Additionally, it should be noted that the treatment planning methodology of this study assumed the clinical treatment process of the author's institution where the GTV is immobilized via a reproducible visually coached breath‐hold rather than the generation of a motion‐encompassing internal target volume (ITV). Institutions using the ITV approach would likely have more lung tissue within the treatment field, which may change the magnitude of the effects demonstrated in this study for scenarios involving near‐minima lung density. Further, intrafraction tumor motion within the ITV would be an additional confounding factor for determination of the true tumor dose, but the underlying gross deficiencies of the AAA calculation in these specific tissue environments would continue to be present.
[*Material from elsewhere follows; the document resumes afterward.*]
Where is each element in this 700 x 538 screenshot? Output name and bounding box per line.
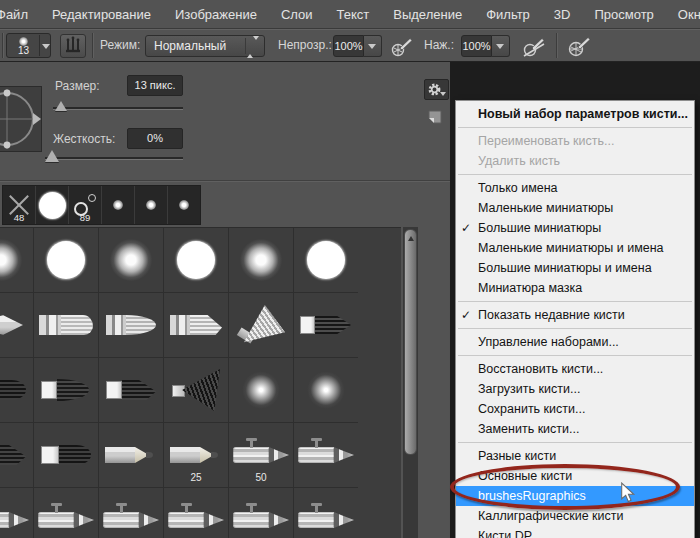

It is important to note that pretreatment quality assurance measurements in a commercial 2D or 3D array would not be expected to identify these deficiencies in the clinical treatment plan as these measurements are generally performed in devices of higher and nearly homogeneous density. An independent monitor unit verification could potentially identify these issues if the secondary algorithm had sufficiently different density handling than AAA. However, an institution having a secondary verification algorithm with more robust handling of heterogeneous tissue environments than their primary algorithm would be unusual, and it is not clear how such an institution could rectify the underlying issue if they did not have access to a more robust primary algorithm.

Additionally, standardized phantoms used for institutional credentialing for lung radiotherapy studies are fabricated with materials that have physical properties within the convergence region of the AAA and AcurosXB algorithms. The Imaging and Radiation Oncology Core anthropomorphic lung–thorax phantom uses a lung tissue surrogate with a density of approximately 0.30 g/cm3 and a tumor surrogate with density and axial‐plane diameter of approximately 1.00 g/cm3 and 3 cm, respectively. Under these conditions, an appropriately commissioned AAA beam model would be expected to perform to the same approximate standard as AcurosXB even if there could be major deficiencies in tissue heterogeneity handling for a subset of patients enrolled in those studies. Stratification of enrolled patients based on relevant tissue characteristics may be reasonable in order to establish a safe limit on the use of algorithms with these limitations.

CONCLUSIONS

The accuracy of the AAA rapidly diminishes within very low‐density lung tissue environments (≤0.15 g/cm3), particularly in combination with small tumors (≤15‐mm diameter) and when using a 10‐MV photon energy. Under these conditions, the delivered dose becomes severely overestimated by AAA and, in some scenarios, may result in a clinically unacceptable reduction in biologically effective dose delivered to the CTV, particularly with less aggressive hypofractionated regimens where the true 100‐Gy (BED10) tumor volume coverage may be a small fraction of the treatment planning system prediction. Although the fraction of impacted patients is likely small, it is nonzero and therefore crucial to consider. A careful review of these tissue characteristics on the CT dataset used for planning is critical if using AAA, and options for mitigation (such as the use of lower photon energy) should be considered as needed.

CONFLICT OF INTEREST

None.

AUTHOR CONTRIBUTION

All listed authors contributed substantially to the study design and execution, and the drafting and reviewing of the manuscript. Each author approved the final submitted version of the manuscript.